What the exercise asks →
Copy word for word, and only, the lines below from the one with "Berbau dan Kontrakan Sepi" through the last.

Dataset entries
+---+

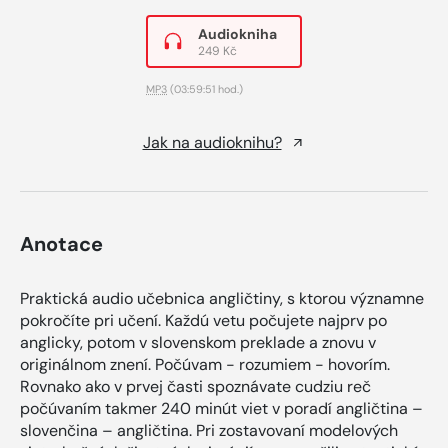
Audiokniha
249 Kč
MP3
(03:59:51 hod.)
Jak na audioknihu?
Anotace
Praktická audio učebnica angličtiny, s ktorou významne
pokročíte pri učení. Každú vetu počujete najprv po
anglicky, potom v slovenskom preklade a znovu v
originálnom znení. Počúvam - rozumiem - hovorím.
Rovnako ako v prvej časti spoznávate cudziu reč
počúvaním takmer 240 minút viet v poradí angličtina –
slovenčina – angličtina. Pri zostavovaní modelových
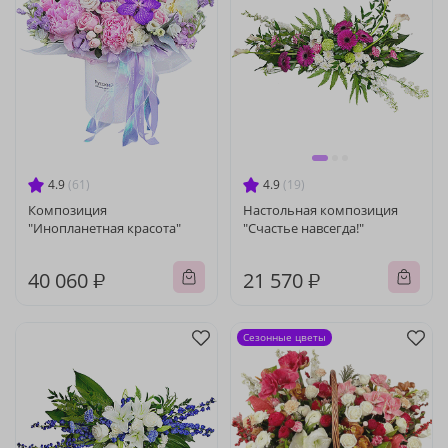
4.9
(61)
4.9
(19)
Композиция
Настольная композиция
"Инопланетная красота"
"Счастье навсегда!"
40 060 ₽
21 570 ₽
Сезонные цветы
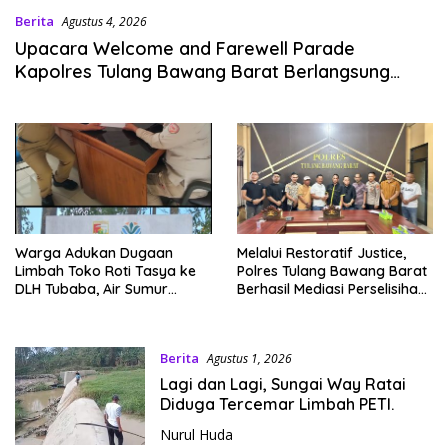
Berita
Agustus 4, 2026
Upacara Welcome and Farewell Parade
Kapolres Tulang Bawang Barat Berlangsung
Khidmat.
Warga Adukan Dugaan
Melalui Restoratif Justice,
Limbah Toko Roti Tasya ke
Polres Tulang Bawang Barat
DLH Tubaba, Air Sumur
Berhasil Mediasi Perselisihan
Berbau dan Kontrakan Sepi
Hukum.
Peminat.
Berita
Agustus 1, 2026
Lagi dan Lagi, Sungai Way Ratai
Diduga Tercemar Limbah PETI.
Nurul Huda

+---+

Result →
Berbau dan Kontrakan Sepi
Hukum.
Peminat.
Berita
Agustus 1, 2026
Lagi dan Lagi, Sungai Way Ratai
Diduga Tercemar Limbah PETI.
Nurul Huda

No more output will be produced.